===== MATERIAL SHOWN

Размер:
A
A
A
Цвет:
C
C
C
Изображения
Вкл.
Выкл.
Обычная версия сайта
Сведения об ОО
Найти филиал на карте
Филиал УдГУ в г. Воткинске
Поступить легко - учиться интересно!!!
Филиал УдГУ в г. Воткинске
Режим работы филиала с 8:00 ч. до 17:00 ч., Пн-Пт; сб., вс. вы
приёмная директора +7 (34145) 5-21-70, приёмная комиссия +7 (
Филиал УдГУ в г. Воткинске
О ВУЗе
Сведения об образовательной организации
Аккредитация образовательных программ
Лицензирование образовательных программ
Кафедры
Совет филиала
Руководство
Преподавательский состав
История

==========
===== MATERIAL SHOWN

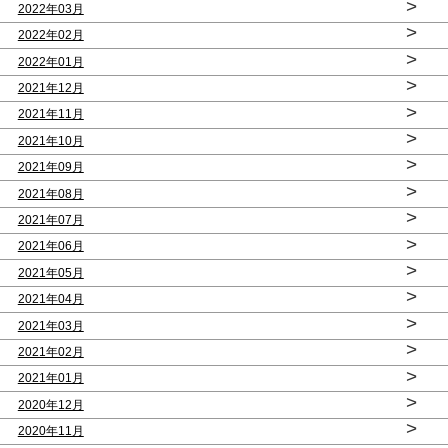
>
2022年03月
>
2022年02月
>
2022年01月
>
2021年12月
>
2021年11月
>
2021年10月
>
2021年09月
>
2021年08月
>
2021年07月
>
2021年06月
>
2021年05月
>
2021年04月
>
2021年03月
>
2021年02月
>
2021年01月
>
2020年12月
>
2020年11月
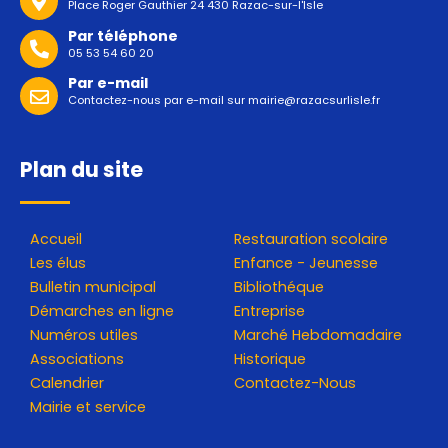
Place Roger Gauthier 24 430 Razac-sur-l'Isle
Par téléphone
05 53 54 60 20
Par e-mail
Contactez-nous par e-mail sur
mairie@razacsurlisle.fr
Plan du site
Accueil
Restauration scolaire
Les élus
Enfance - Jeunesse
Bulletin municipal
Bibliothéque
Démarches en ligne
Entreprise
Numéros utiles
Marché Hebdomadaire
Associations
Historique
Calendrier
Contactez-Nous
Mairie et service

==========

● WHAT YOU WILL DO:
Reproduce each line of the records in which "образовательных" appears.

● EXERCISE ANSWER:
Аккредитация образовательных программ
Лицензирование образовательных программ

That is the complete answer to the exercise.